Kawasan Kalialang, yang seharusnya dilindungi sebagai zona hijau atau wilayah resapan air vital bagi ekosistem kota, kini tercemar oleh aktivitas pertambangan berskala besar. Kondisi ini sontak menimbulkan pertanyaan besar di benak warga: bagaimana mungkin izin tambang dapat diterbitkan di area yang secara tata ruang seharusnya difungsikan sebagai kawasan konservasi?
Kecurigaan warga semakin menguat tatkala melihat realitas di lapangan. "Saya yakin kalaupun izinnya ada, pelaksanaannya tidak sesuai prosedur. K3-nya sangat buruk, hampir tidak pernah terlihat insinyur penanggung jawab seperti yang wajib ada dalam dokumen izin, " ungkap seorang warga yang memilih untuk merahasiakan identitasnya demi keamanan.

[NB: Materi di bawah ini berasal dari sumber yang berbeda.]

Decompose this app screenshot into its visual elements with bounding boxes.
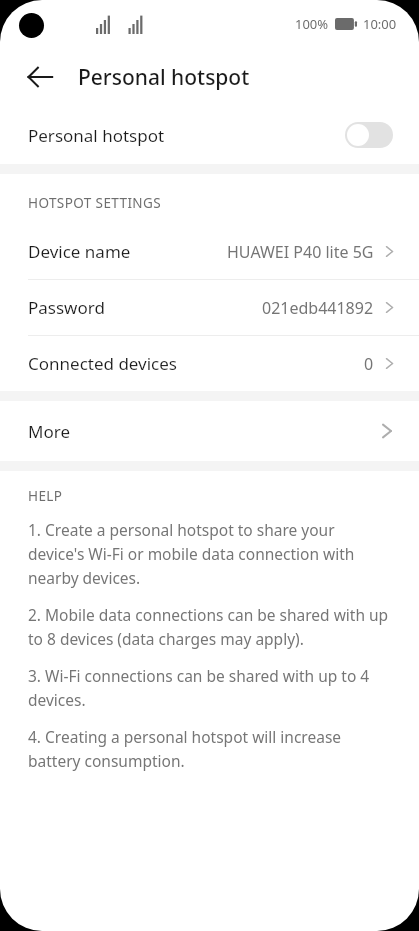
- button[interactable]: More: [0, 401, 419, 461]
- staticText: More: [28, 420, 70, 443]
- staticText: HUAWEI P40 lite 5G: [227, 241, 374, 263]
- staticText: HELP: [28, 487, 63, 505]
- staticText: 1. Create a personal hotspot to share yo…: [28, 519, 389, 588]
- staticText: 100%: [295, 15, 329, 33]
- staticText: 4. Creating a personal hotspot will incr…: [28, 726, 389, 771]
- button[interactable]: Connected devices: [0, 336, 419, 391]
- staticText: Personal hotspot: [28, 124, 165, 147]
- button[interactable]: Device name: [0, 224, 419, 279]
- staticText: HOTSPOT SETTINGS: [28, 194, 162, 212]
- staticText: Password: [28, 296, 105, 319]
- staticText: 0: [364, 353, 374, 375]
- button[interactable]: Personal hotspot: [0, 106, 419, 164]
- staticText: 10:00: [363, 15, 397, 33]
- staticText: Personal hotspot: [78, 63, 250, 92]
- staticText: Device name: [28, 240, 131, 263]
- staticText: 2. Mobile data connections can be shared…: [28, 604, 389, 649]
- staticText: Connected devices: [28, 352, 178, 375]
- staticText: 3. Wi-Fi connections can be shared with …: [28, 665, 389, 710]
- button[interactable]: Password: [0, 280, 419, 335]
- button[interactable]: Back: [18, 55, 62, 99]
- staticText: 021edb441892: [262, 297, 374, 319]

Menurut penuturan warga, penggalian material dilakukan tanpa kontrol yang memadai, mengakibatkan kemiringan lereng menjadi tidak stabil. Longsor yang terjadi menjadi bukti nyata bahwa pengelolaan tambang jauh dari standar keselamatan dan kaidah teknis pertambangan yang seharusnya dipatuhi. Belum lagi, truk-truk pengangkut material yang kerap melintas dengan muatan berlebih diduga turut mempercepat kerusakan jalan dan menambah keresahan di tengah masyarakat.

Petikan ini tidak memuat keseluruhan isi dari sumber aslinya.